The country most affected by the original Basel accords was Japan. Japan was having a real estate bubble just before Basel took effect. The real estate bubble in Japan was much better disguised that it was here. Japanese banks simply made new loans to replace non-performing loans disguising the size of the non-performing portfolio. The fact that the Basel accords kicked in when they did may be part of what Japan has has a stagnant economy for 20 years.
The issue really is this: are we better off with one set of banking regulations for all countries? Or would economies be better off if each nation decides its own standard for risk weighting of asset classes and capital requirements?

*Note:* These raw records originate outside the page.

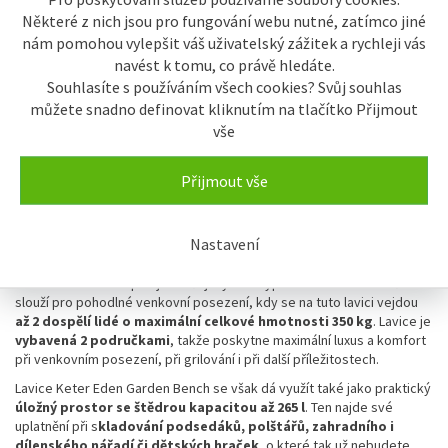
Některé z nich jsou pro fungování webu nutné, zatímco jiné
Splátková kalkulačka
nám pomohou vylepšit váš uživatelský zážitek a rychleji vás
navést k tomu, co právě hledáte.
Splátková kalkulačka
Souhlasíte s používáním všech cookies? Svůj souhlas
můžete snadno definovat kliknutím na tlačítko Přijmout
vše
Popis
Přijmout vše
Popis výrobku
Stylová zahradní lavice Keter Eden Garden Bench
bude ozdobou
Nastavení
každé zahrady, altánu, terasy, balkónu, garáže i obytných místností.
Jeho jednoduché a přitom vysoce sofistikované linie v kombinaci s
neutrální barvou doplňují téměř jakýkoliv typ dekorace. Primárně
slouží pro pohodlné venkovní posezení, kdy se na tuto lavici vejdou
až 2 dospělí lidé o maximální celkové hmotnosti 350 kg
. Lavice je
vybavená 2 područkami
, takže poskytne maximální luxus a komfort
při venkovním posezení, při grilování i při další příležitostech.
Lavice Keter Eden Garden Bench se však dá využít také jako praktický
úložný prostor se štědrou kapacitou až 265 l
. Ten najde své
uplatnění při s
kladování podsedáků, polštářů, zahradního i
dílenského nářadí či dětských hraček
, o které tak už nebudete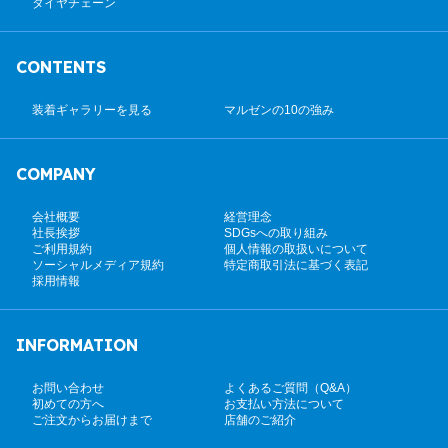
タイヤチェーン
CONTENTS
装着ギャラリーを見る
マルゼンの10の強み
COMPANY
会社概要
経営理念
社長挨拶
SDGsへの取り組み
ご利用規約
個人情報の取扱いについて
ソーシャルメディア規約
特定商取引法に基づく表記
採用情報
INFORMATION
お問い合わせ
よくあるご質問（Q&A）
初めての方へ
お支払い方法について
ご注文からお届けまで
店舗のご紹介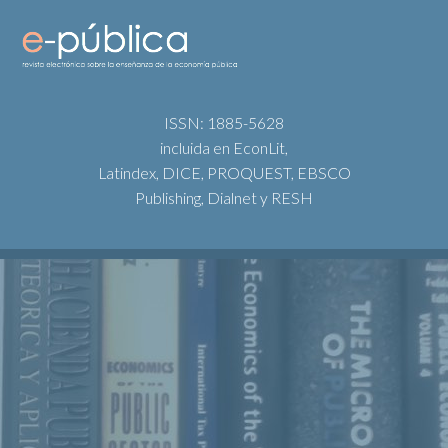
ISSN: 1885-5628
incluida en EconLit,
Latindex, DICE, PROQUEST, EBSCO
Publishing, Dialnet y RESH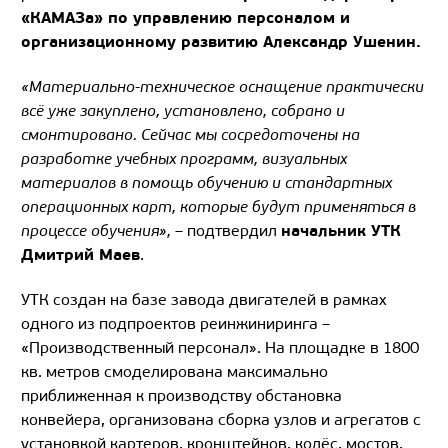
«КАМАЗа» по управлению персоналом и
организационному развитию Александр Ушенин.
«Материально-техническое оснащение практически
всё уже закуплено, установлено, собрано и
смонтировано.
Сейчас мы сосредоточены на
разработке учебных программ, визуальных
материалов в помощь обучению и стандартных
операционных карт, которые будут применяться в
начальник УТК
процессе обучения»,
– подтвердил
Дмитрий Маев
.
УТК создан на базе завода двигателей в рамках
одного из подпроектов реинжиниринга –
«Производственный персонал». На площадке в 1800
кв. метров смоделирована максимально
приближенная к производству обстановка
конвейера, организована сборка узлов и агрегатов с
установкой картеров, кронштейнов, колёс, мостов,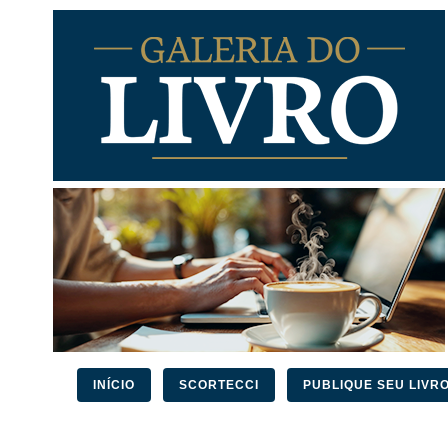
INÍCIO
SCORTECCI
PUBLIQUE SEU LIVR
PESQUISAR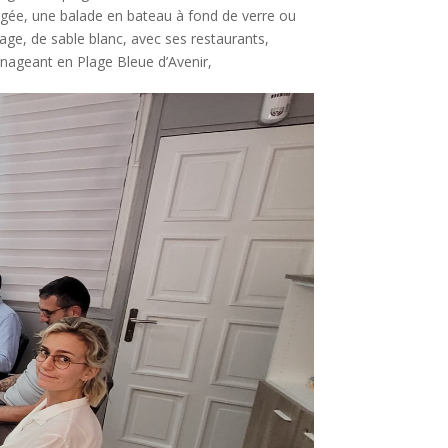
longée, une balade en bateau à fond de verre ou
lage, de sable blanc, avec ses restaurants,
aménageant en Plage Bleue d’Avenir,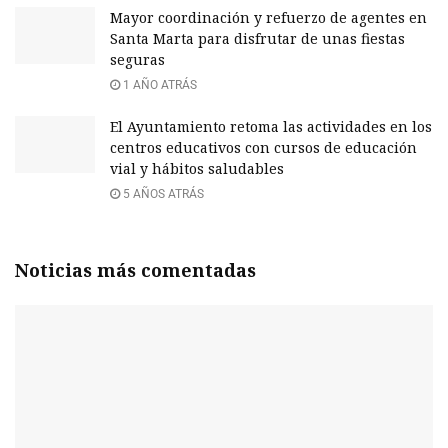
Mayor coordinación y refuerzo de agentes en
Santa Marta para disfrutar de unas fiestas
seguras
1 AÑO ATRÁS
El Ayuntamiento retoma las actividades en los
centros educativos con cursos de educación
vial y hábitos saludables
5 AÑOS ATRÁS
Noticias más comentadas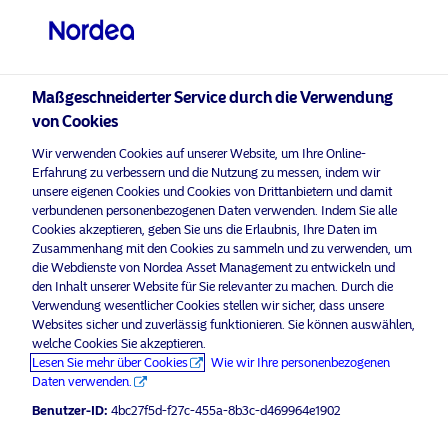
Professioneller Anleger
visit NordeaAssetManagement.com
Maßgeschneiderter Service durch die Verwendung
von Cookies
Bitte wählen Sie Ihr Anlegerprofil
Wir verwenden Cookies auf unserer Website, um Ihre Online-
aus
Erfahrung zu verbessern und die Nutzung zu messen, indem wir
unsere eigenen Cookies und Cookies von Drittanbietern und damit
Land
verbundenen personenbezogenen Daten verwenden. Indem Sie alle
Nordea Asset Management ist einer der größten Asset
Cookies akzeptieren, geben Sie uns die Erlaubnis, Ihre Daten im
Manager in den nordischen Ländern und verfügt über
Zusammenhang mit den Cookies zu sammeln und zu verwenden, um
Deutschland
eine globale Präsenz in Europa, Amerika und Asien.
die Webdienste von Nordea Asset Management zu entwickeln und
den Inhalt unserer Website für Sie relevanter zu machen. Durch die
Verwendung wesentlicher Cookies stellen wir sicher, dass unsere
Risikohinweise
Sprache
Websites sicher und zuverlässig funktionieren. Sie können auswählen,
welche Cookies Sie akzeptieren.
Lesen Sie mehr über Cookies
Wie wir Ihre personenbezogenen
Deutsch
Home
Nutzungsbedingungen
Daten verwenden.
Über uns
Datenschutzerklärung
Benutzer-ID:
4bc27f5d-f27c-455a-8b3c-d469964e1902
Anleger-Typ
Fonds
Cookie-Richtlinien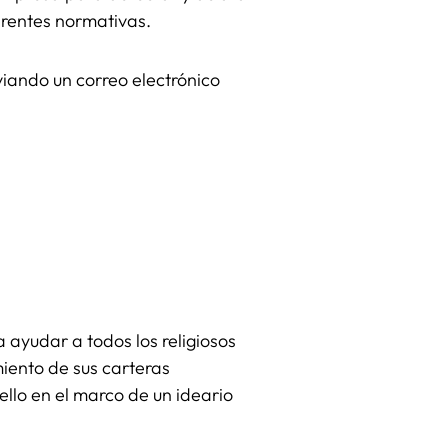
iferentes normativas.
viando un correo electrónico
 ayudar a todos los religiosos
miento de sus carteras
ello en el marco de un ideario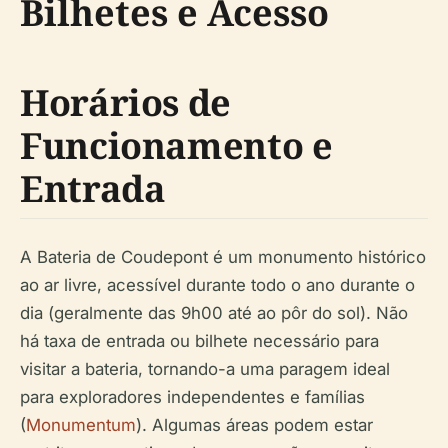
Bilhetes e Acesso
Horários de
Funcionamento e
Entrada
A Bateria de Coudepont é um monumento histórico
ao ar livre, acessível durante todo o ano durante o
dia (geralmente das 9h00 até ao pôr do sol). Não
há taxa de entrada ou bilhete necessário para
visitar a bateria, tornando-a uma paragem ideal
para exploradores independentes e famílias
(
Monumentum
). Algumas áreas podem estar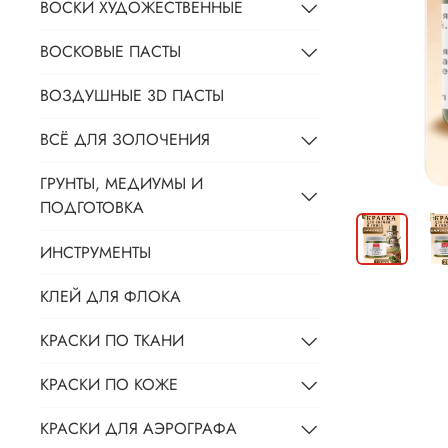
ВОСКИ ХУДОЖЕСТВЕННЫЕ
ВОСКОВЫЕ ПАСТЫ
ВОЗДУШНЫЕ 3D ПАСТЫ
ВСЁ ДЛЯ ЗОЛОЧЕНИЯ
ГРУНТЫ, МЕДИУМЫ И
ПОДГОТОВКА
ИНСТРУМЕНТЫ
КЛЕЙ ДЛЯ ФЛОКА
КРАСКИ ПО ТКАНИ
КРАСКИ ПО КОЖЕ
КРАСКИ ДЛЯ АЭРОГРАФА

Basel has some standards which make little sense to me.
Commercial loans are, per Basel, 100% risk. But not all commercial loans have the same real risk. Worse yet, if Basel makes no distinction between risk for good or bad commercial loans then a bank might choose to lend money to a company with worse credit because it would get a higher interest. Also having commercial loans at 100% risk is a possible way to create an extended recession if banks stop lending money to businesses.
To me, the problem with Basel is that it is static.
It does not recognize that mortgage debt is riskier when there is a real estate bubble. It does not allow a change in risk weight for commercial lending when that lending might be expansionary and per se risk abating. Worse yet, Basel was partially responsible for the mortgage mess because it incorrectly assumed that MBS were less risky than whole mortgages.
Banks sold whole loans which they had made according to their own standards because Basel allowed them to hold MBS with 60% less capital. In effect, Basel more than doubled their losses because it did not allow that those MBS were crap. Banks were making PLMBS (Private Label Mortgage Backed Securities) and selling them to FNMA because FNMA could not generate as many bad loans as HUD demanded.
Basel made the enormously incorrect assumption that the risk of MBS was static. Instead of mitigating risk, Basel encouraged it.
What happened with the mortgage mess was that despite the good intentions of Basel and the good intentions of HUD no one saw the possibility that the result of their well-intended regulation not only failed to prevent a problem but actually helped cause it.
The notion that mortgage securitization minimizes risk makes perfect sense from a theoretical point of view.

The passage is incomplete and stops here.